We wrześniu 1927 roku Dołęga-Mostowicz stał się bohaterem incydentu polityczno-kryminalnego: na ulicy Grójeckiej w Warszawie wciągnięto go do samochodu, wywieziono pod Warszawę i brutalnie pobito. Cudem uszedł z życiem. Dlaczego sprawcy pozostali nieznani?

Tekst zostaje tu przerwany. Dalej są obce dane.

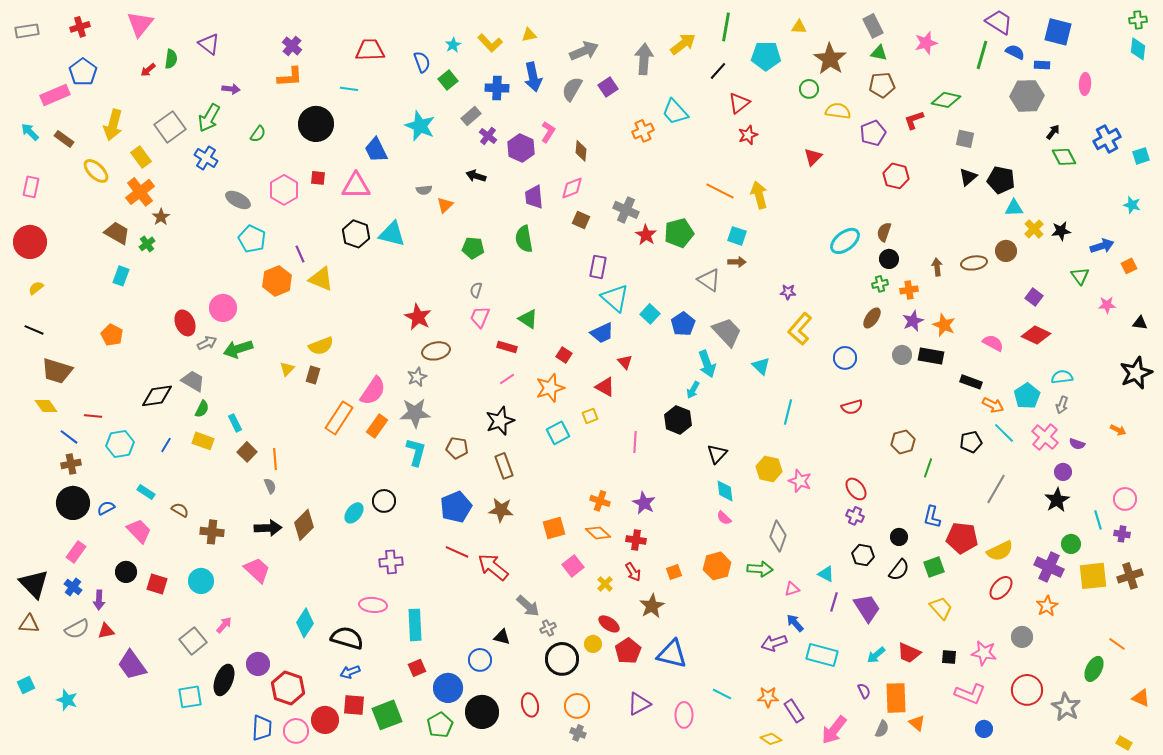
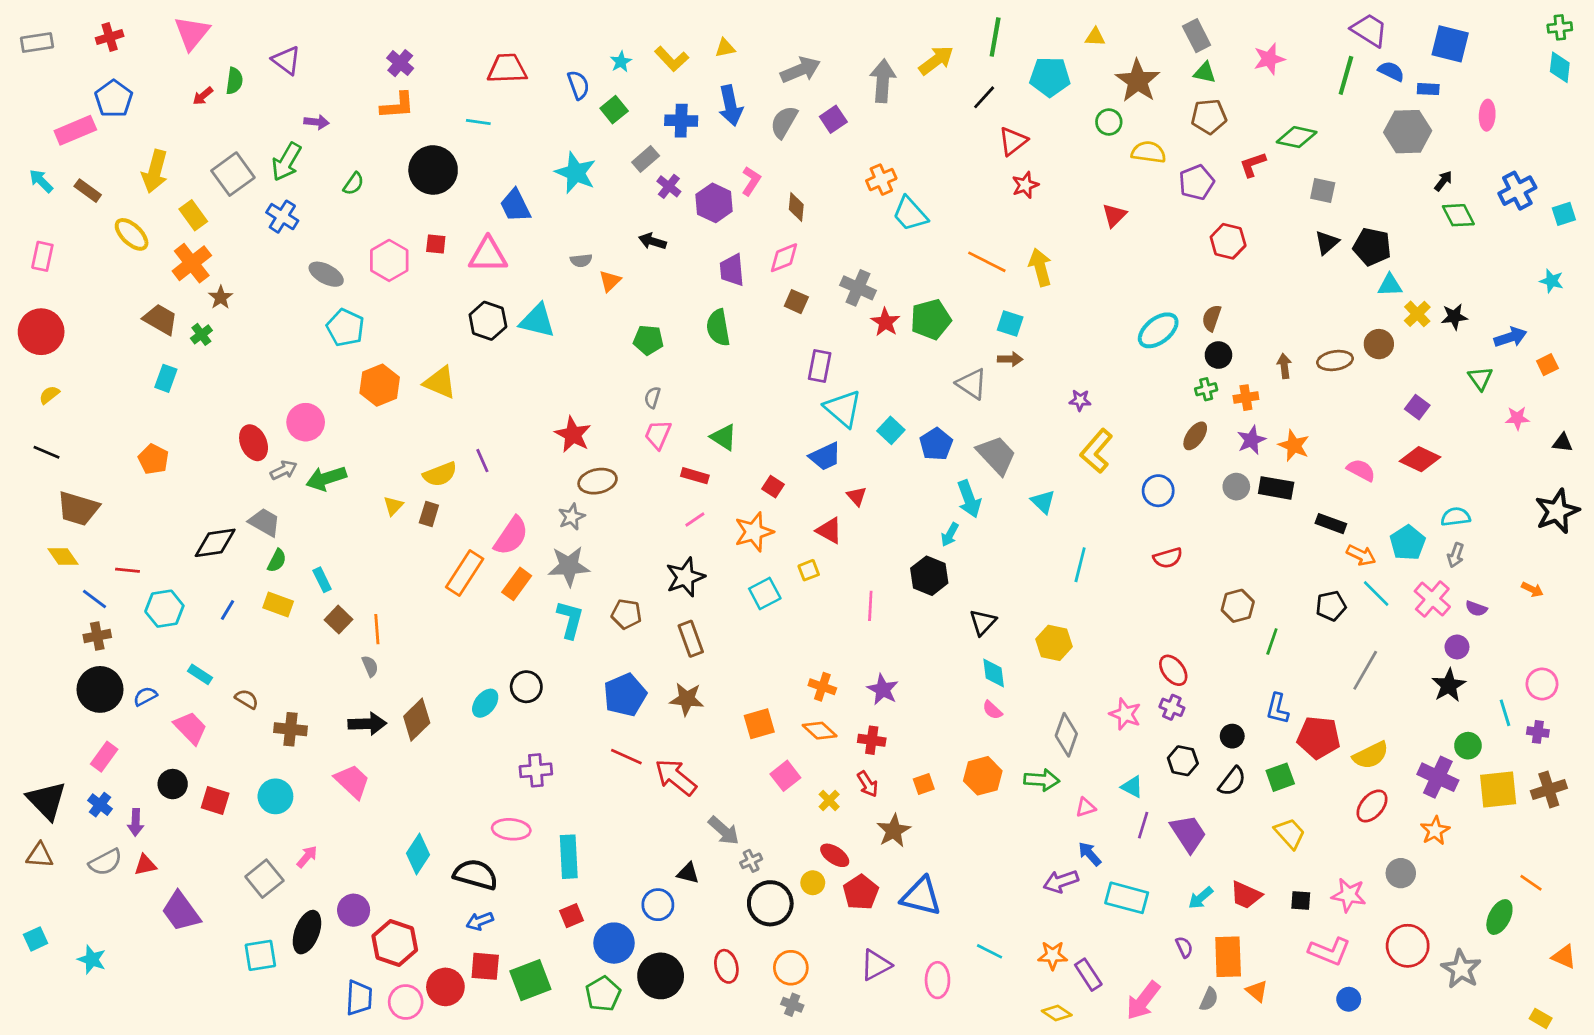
cyan trapezoid: (675, 112) -> (910, 214), moved
purple line: (300, 254) -> (482, 461), moved
pink star: (800, 481) -> (1125, 714), moved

Nie wszyscy. W mojej książce podaję nazwiska i krótkie życiorysy czterech spośród siedmiu z nich. O tym, że akcją dowodził porucznik Bolesław Kusiński, a brali w niej udział policyjni wywiadowcy będący jednocześnie gangsterami, wiedziała Warszawa już kilka dni po wydarzeniu. Ale sprawcy pozostali bezkarni. Myślę, że taki był plan zleceniodawców pobicia, czyli fanatycznych piłsudczyków, którzy przejęli wtedy całkowitą kontrolę nad policją. Jeśli agresorzy są wszystkim znani, ale nie spotyka ich za to najmniejsza przykrość, to jest to ostrzeżenie dla wszystkich dziennikarzy. Zresztą niecałe trzy miesiące później te same osoby, zupełnie się nie maskując, porwały, skatowały i okaleczyły innego słynnego, opozycyjnego publicystę Adolfa Nowaczyńskiego.
Mimo prób wybicia Mostowiczowi z głowy dziennikarstwa, on uprawiania tej profesji nie zaprzestał...
...a nawet zaczął kąsać piórem jeszcze bardziej jadowicie. Jego publicystyka nie miała charakteru analitycznego, w dużej mierze była to satyra, bezlitośnie wyszydzająca wszelkie małości, potknięcia i nepotyzm sanatorów.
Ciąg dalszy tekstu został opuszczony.